Aging and Nutrition

Aging and Nutrition

Nutrition influences overall well-being, especially in the elderly. Based on research, malnutrition is associated with accelerated aging. In fact, maintaining a healthy diet is known to be one of the main influences for healthy aging.

Healthy eating habits, and proper nutrition not only includes the process of food intake but it also includes absorption, digestion, biosynthesis, catabolism and excretion of food. The elderly tend to have more trouble with digestion and absorption of food, lower intake of nutrient rich foods due to oral health, inability to chew, mouth dryness and decreased appetite, which increases their risk of malnutrition.

Inadequate nutrient intake can lead to deficiency-related diseases, with some including anemia, frailty, and blindness. Chronic diseases associated with aging include osteoporosis, cardiovascular disease and diabetes. Studies show that in the elderly, there is a decrease in healthy eating habits for nutrient rich foods (i.e., vegetables, fruits) and an increase in carbohydrates due to oral health, or tooth loss. An excessive intake of carbohydrates can increase your risk for diabetes and other comorbidities.

Nutritional therapists have indicated that If the elderly’s diet is low in nutrient rich and antioxidant property foods, uncontrolled oxidative stress can accelerate the aging process.
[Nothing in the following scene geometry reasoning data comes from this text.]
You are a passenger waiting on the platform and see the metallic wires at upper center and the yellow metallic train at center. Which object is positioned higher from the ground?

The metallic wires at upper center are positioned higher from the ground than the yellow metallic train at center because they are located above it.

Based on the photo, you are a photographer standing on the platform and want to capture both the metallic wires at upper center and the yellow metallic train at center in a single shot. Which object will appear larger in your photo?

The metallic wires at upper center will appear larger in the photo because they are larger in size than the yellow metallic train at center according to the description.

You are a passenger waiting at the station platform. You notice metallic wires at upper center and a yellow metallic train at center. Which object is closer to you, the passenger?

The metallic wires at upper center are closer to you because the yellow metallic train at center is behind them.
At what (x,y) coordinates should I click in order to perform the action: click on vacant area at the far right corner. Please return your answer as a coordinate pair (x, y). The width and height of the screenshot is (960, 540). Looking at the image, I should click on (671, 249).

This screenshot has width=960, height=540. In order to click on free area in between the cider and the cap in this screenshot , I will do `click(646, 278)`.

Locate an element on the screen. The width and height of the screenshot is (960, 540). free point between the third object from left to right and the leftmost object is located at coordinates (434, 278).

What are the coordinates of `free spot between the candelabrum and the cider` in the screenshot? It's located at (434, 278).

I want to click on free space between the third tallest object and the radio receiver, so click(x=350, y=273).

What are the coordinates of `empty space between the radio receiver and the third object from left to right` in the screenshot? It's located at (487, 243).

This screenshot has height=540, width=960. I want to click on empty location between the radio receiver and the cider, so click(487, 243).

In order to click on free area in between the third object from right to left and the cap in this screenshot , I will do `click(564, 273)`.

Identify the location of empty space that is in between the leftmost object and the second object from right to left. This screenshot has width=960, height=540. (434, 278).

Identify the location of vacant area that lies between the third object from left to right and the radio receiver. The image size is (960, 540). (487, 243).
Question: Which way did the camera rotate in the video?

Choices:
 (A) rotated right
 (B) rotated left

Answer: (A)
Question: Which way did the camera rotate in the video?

It is important to get in enough vitamins (C, E) to as they interact with free radicals and prevent them from developing. In addition, alterations in gene expression are connected to aging. These genes are known to be involved in the process of nutrient signaling pathways and absorption of food. Due to less stomach acid in the elderly, this could lead to poor absorption of vitamin B12, iron, calcium and magnesium.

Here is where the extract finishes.